Şilep, Lizbon’a demir attığında, soğuk hava deposunun kapısını açan kaptan, zavallı denizcinin cesediyle karşılaşır. Duvarlara kazıdığı acılı sonunu okur ve kendisi de hayretten dona kalır.

Çünkü soğuk hava deposunun derecesi 19’dur. İskoçya’ya götürdükleri şarapları 18 derecede taşınmayı gerektirmiş, şilep yükünü boşalttıktan sonra soğutma sistemi zaten kapatılmış olup, kendi haline bırakılan deponun sıcaklığı bir derece de yükselmiştir.

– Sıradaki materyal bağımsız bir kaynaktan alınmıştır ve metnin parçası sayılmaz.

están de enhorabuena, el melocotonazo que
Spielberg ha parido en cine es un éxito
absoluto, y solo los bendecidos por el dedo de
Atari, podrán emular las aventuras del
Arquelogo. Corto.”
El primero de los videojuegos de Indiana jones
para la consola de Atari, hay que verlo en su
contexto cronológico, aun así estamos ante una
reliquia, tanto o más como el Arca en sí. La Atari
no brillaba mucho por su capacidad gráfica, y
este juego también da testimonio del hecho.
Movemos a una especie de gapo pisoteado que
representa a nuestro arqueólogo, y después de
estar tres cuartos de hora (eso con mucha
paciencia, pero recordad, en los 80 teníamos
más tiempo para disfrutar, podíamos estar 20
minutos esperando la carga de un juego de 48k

Yani biçare denizci donarak ölmemiş, donduğunu sandığı (ya da donacağına inandığı) için ölmüştür. Paniğin bağışıklık sistemini yüzde elli zayıflatan etkisi olduğu söylenir. İnsan zihni inanılmaz oyunlar oynayabilir. Korku çoğu zaman iyidir, sizi hayatta tutabilir. Ama panik her zaman kötü sonuçlar verir. İnsanın boş kaldığı ve amaçsız hissettiği anlar ise zihnine en kolay yenildiği anlardır.

GÜZEL GÜNLER YAKIN

Umudunu kaybedince insan, her şeyini kaybediyor. O nedenle umudu asla yitirmemek lazım. Bayramdan sonra Ankara’da çifte bahar yaşanacak. Her taraf cıvıl cıvıl olacak. Kara bulutlar üzerimizden gidecek. Kademeli olarak kafeler, restoranlar açılacak. Sevdiğimiz dostlarla bir araya geleceğiz. Evde yapımı zor olup, restoranlarda özlediğimiz yemeklere kavuşacağız. Yine birbirimize doya doya sarılacağız.

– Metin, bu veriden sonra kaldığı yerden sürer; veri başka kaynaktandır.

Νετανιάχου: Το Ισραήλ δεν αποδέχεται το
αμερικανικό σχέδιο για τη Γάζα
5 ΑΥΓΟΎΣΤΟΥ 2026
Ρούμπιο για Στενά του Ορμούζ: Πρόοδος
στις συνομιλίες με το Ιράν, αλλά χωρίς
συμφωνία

Ve bir sabah uyandığımızda kabus bitecek. Virüs terk edecek dünyayı… İnanın bu günler çok uzak değil. Hayatta sürpriz gelişmelere de kalbinizde açık bir yer bulunsun her zaman. En etkili ilacın bulunmasının an meselesi olduğu, aşının çok daha kısa sürede devreye gireceği gibi…

Gemide ölen denizci gibi korkunun bizi öldürmesine izin vermeyelim. Yıllardır her hafta sonu verdiğim tarifleri evde denemenizin tam zamanı. Yemek yapmak müthiş bir terapi sağlıyor. Kafanızdaki kara bulutları dağıtıyor. Müzik dinlemek, kitap okumak, belki de uzun zamandır özlediğimiz şeylerdi.

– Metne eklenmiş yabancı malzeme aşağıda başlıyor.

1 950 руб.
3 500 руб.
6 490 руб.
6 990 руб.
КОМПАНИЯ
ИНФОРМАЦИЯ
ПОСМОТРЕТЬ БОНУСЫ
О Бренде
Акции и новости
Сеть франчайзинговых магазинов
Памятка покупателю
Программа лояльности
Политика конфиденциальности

Zamanı durdurmak olanaksız… Bence geri sayım başladı. Tedbiri elden bırakmadan, temkinli davranmaya devam ederek güzel günlere yaklaşıyoruz.

Çok fazla ders verdi koronavirüs bizlere… O nedenle ekonominin yarattığı tahribatı da çok hızlı atlatacağız. Ralliye başlayacağız. İhmal ettiğimiz alanlarla daha çok ilgileneceğiz. Tarım ve balıkçılık gibi… İnsanların hayatını idame ettirici yiyecek ve protein kaynaklarının, tarım ürünlerinin kesintisiz sağlanması için şapkamızı önümüze koyup daha çok çalışacağız.  

Yeni bir süreç başlıyor. İnanarak, çalışarak, açgözlülüğü bırakarak, paylaşarak daha güçlü Türkiye ve daha güzel günlere doğru yol alacağız. İyi pazarlar.